The B-complex vitamins includes eight compounds that all play important roles in cellular metabolism and digestion. Within the digestive system, most of the B-vitamins are essential for producing stomach acids and maintaining muscle tone, especially the valves between the different segments, such as the ileocecal valve. B-vitamin deficiencies lead to reduced intestinal mobility, gastric secretions, appetite and impaired digestion. B-vitamins often co-exist within the same foods, such as organ meats, fish, wheat germ, legumes and green leafy vegetables.


Thiamine, or vitamin B-1, contributes to the production of energy by metabolizing carbohydrates, fats and proteins. Further, it contributes to the production of hydrochloric acid within the stomach, maintains muscle tone in the intestines and enhances normal appetite, according to “Vitamins: Fundamental Aspects in Nutrition and Health.” Recommended daily amounts of thiamine range from 0.2 mcg for infants under 6 months old to 2.8 mcg for lactating women. Deficiency leads to beriberi, which is a nervous system disorder, loss of appetite, severe weight loss, constipation and gastrointestinal disturbances, among other symptoms.


Riboflavin, or vitamin B-2, contributes to the production of energy by metabolizing carbohydrates, fats, proteins and ketone bodies. It also enhances the mucous membranes of the digestive tract.
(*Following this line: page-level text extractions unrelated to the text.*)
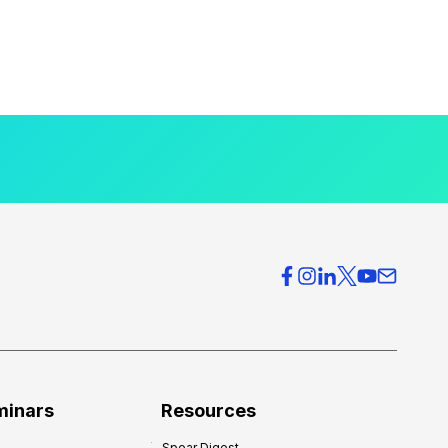
minars
Resources
Spear Digest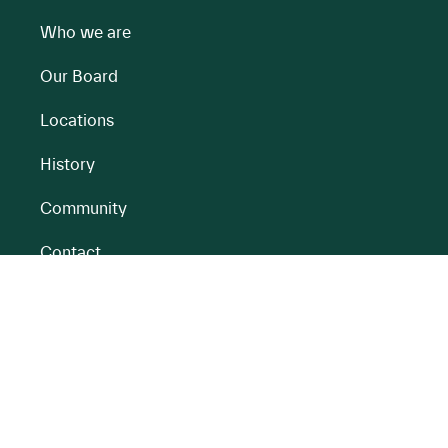
Who we are
Our Board
Locations
History
Community
Contact
All BnM Websites
RENEWABLE ENERGY
PEATLANDS
Overview
Overview
Onshore Wind
Climate Impact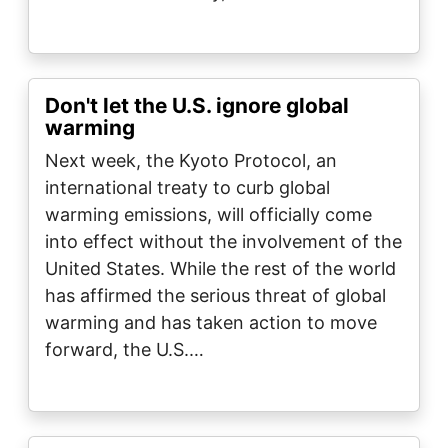
Don't let the U.S. ignore global
warming
Next week, the Kyoto Protocol, an
international treaty to curb global
warming emissions, will officially come
into effect without the involvement of the
United States. While the rest of the world
has affirmed the serious threat of global
warming and has taken action to move
forward, the U.S.…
Recommended daily amounts of riboflavin range from 0.3 mg for infants under 6 months old to 1.6 mg for lactating women, according to “Advanced Nutrition: Macronutrients, Micronutrients, and Metabolism.” Deficiency leads to ariboflavinosis, which causes cracks and sores at the corner of the mouth and tongue inflammation, and poor digestion, among other symptoms.


Niacin, or vitamin B-3, is required for DNA repair, the production of steroid hormones, metabolism of food, gastric juice production and the secretion of bile, which is needed to digest fat, as cited in “Biochemistry of Human Nutrition.” Recommended daily amounts of niacin range from 2 mg in infants under six months old to 17 mg for lactating women. Deficiency leads to pellagra, which includes indigestion, diarrhea and appetite loss, among other symptoms.

Pantothenic Acid

Pantothenic acid, or vitamin B-5, is needed to synthesize coenzyme-A and metabolize proteins, carbohydrates and fats. It is also required for the functioning and peristalsis of the gastrointestinal tract. Recommended daily amounts of pantothenic acid range from 1.7 mg in infants under 6 months old to 7 mg for lactating women. Deficiency, although rare, can lead to numbness in the limbs and sluggish digestion.


Cobalamin, vitamin B-12, is required to build DNA, nerve tissue and red blood cells. Specifically, cobalamins are essential in the production of myelin, the protective sheath surrounding nerves that allows for electrical transmission of brain messages. Recommended daily amounts of cobalamin range from 0.4 mcg in infants under 6 months old, to 2.8 mcg for lactating women. Deficiency results in blood anemia, reduced brain functions and neuropathy, which includes reduced nerve transmissions to the gastrointestinal system, leading to constipation and compromised digestion, as cited in “Nutrition and Diagnosis-Related Care.” For vitamin B-12 to be absorbed from food in the intestines, a gastric protein known as intrinsic factor is needed.